# Underfitting and overfitting

Import the required modules.

In [None]:
import matplotlib.pyplot as plt
%matplotlib inline
import numpy as np
from scipy.optimize import curve_fit

## Target function

Define the target function as a quadratic function in one variable.

In [None]:
def target_function(x):
    return -(x + 1.0)*(x - 5.0)

In [None]:
x = np.linspace(0.0, 1.0, 101)
y = target_function(x)
_ = plt.plot(x, y)

In the interval $[0, 1]$, the function is almost linear.

## Generate data

To obtain repeatable results, we seed the random number genrator.

In [None]:
np.random.seed(1234)

The data consists of arbitrary points in the interval $[0, 1]$ for $x$-values, and the corresponding function values with noise added.  The noise is drawn from a normal distribution with mean value 0.0 and standard deviation 0.2.

In [None]:
def generate_noisy_data(func, x_min=0.0, x_max=1.0, noise=0.2, nr_points=20):
    x = np.random.uniform(x_min, x_max, (nr_points,))
    y = func(x) + np.random.normal(0.0, noise, x.shape)
    return x, y

To display the data, we define a function.

In [None]:
def show_data(func, x_data, y_data, x_min=0.0, x_max=1.0):
    _ = plt.plot(x_data, y_data, 'ro')
    x = np.linspace(x_min, x_max, 101)
    _ = plt.plot(x, func(x))

For computing the fit, we generate 20 data points.

In [None]:
x_train, y_train = generate_noisy_data(target_function, noise=0.2, nr_points=20)

In [None]:
show_data(target_function, x_train, y_train)

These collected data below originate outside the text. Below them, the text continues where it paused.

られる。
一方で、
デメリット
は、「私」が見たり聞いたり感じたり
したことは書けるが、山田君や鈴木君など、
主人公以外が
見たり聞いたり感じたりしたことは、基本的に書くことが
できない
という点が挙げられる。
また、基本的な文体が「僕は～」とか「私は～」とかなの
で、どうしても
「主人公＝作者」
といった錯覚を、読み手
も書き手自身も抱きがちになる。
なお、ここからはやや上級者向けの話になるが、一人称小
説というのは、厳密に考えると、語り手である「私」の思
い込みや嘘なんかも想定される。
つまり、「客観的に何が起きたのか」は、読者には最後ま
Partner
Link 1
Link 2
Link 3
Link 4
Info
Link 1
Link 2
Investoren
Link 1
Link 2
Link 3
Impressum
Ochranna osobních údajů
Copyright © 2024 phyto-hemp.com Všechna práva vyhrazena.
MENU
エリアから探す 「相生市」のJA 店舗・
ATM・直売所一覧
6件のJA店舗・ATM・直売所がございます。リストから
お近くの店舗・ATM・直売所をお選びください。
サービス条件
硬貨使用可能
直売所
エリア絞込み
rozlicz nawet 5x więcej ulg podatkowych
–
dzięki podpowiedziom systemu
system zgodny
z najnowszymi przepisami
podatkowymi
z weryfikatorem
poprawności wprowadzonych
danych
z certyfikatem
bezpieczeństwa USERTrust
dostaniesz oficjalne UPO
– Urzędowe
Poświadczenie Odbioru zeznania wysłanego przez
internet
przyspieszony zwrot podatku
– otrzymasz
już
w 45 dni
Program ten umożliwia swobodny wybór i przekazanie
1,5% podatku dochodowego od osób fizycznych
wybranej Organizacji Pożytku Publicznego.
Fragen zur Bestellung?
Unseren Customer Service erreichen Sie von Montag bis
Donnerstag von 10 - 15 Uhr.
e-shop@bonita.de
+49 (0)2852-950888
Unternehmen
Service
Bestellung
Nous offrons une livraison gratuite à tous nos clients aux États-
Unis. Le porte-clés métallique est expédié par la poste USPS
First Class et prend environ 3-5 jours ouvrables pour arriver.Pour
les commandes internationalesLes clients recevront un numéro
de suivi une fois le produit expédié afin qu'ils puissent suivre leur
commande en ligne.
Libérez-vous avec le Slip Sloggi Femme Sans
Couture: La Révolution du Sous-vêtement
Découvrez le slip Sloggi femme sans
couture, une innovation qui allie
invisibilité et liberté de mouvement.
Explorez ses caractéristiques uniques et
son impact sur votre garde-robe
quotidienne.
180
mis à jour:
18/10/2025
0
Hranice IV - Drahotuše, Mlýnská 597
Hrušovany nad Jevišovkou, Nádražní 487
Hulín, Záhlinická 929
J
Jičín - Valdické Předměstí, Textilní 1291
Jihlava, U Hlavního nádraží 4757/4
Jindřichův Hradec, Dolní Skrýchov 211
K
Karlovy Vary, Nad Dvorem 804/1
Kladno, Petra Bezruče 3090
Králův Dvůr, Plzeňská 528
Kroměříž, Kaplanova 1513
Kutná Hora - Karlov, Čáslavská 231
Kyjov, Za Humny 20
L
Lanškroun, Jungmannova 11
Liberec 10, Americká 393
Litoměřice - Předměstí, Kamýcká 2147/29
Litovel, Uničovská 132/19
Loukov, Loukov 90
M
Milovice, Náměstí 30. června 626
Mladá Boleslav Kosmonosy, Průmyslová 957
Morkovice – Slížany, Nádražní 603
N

To validate the fit, we generate 20 additional data points.

In [None]:
x_val, y_val = generate_noisy_data(target_function, noise=0.2, nr_points=20)

In [None]:
show_data(target_function, x_val, y_val)

We also generate some points outside the interval $[0.0, 1.0]$, i.e., in $[1.0, 1.5]$.

In [None]:
x_extra, y_extra = generate_noisy_data(target_function, x_min=1.0, x_max=1.5, noise=0.2, nr_points=20)

In [None]:
show_data(target_function, x_extra, y_extra, x_min=0.0, x_max=1.5)

## Fitting

The functions to fit a polynomials with a given degree.  The degree is determined by the number of parameters given to the function, i.e.,
$$
    f(x) = \sum_{i=0}^{d} p_i x^i
$$
Here, $d$ is the degree of the polinomial, and $\vec{p}$ represents the coefficients of that polynomial.

In [None]:
def fit_func(x, *params):
    return 0

The optimal values $\vec{p}_{\rm opt}$ for $\vec{p}$ are computed using the `curve_fit` function in scipy's `optimize` module.  The covariances are ignored.

In [None]:
def compute_params(fit_func, xs, ys, degree):
    p0 = [1.0]*(degree + 1)
    p_opt, _ = curve_fit(fit_func, xs, ys, p0)
    return p_opt

We can now compute the optimal values of the coefficients for polynomials of degree 1 to 6.

In [None]:
p_opts = [compute_params(fit_func, x_train, y_train, degree) for degree in range(1, 7)]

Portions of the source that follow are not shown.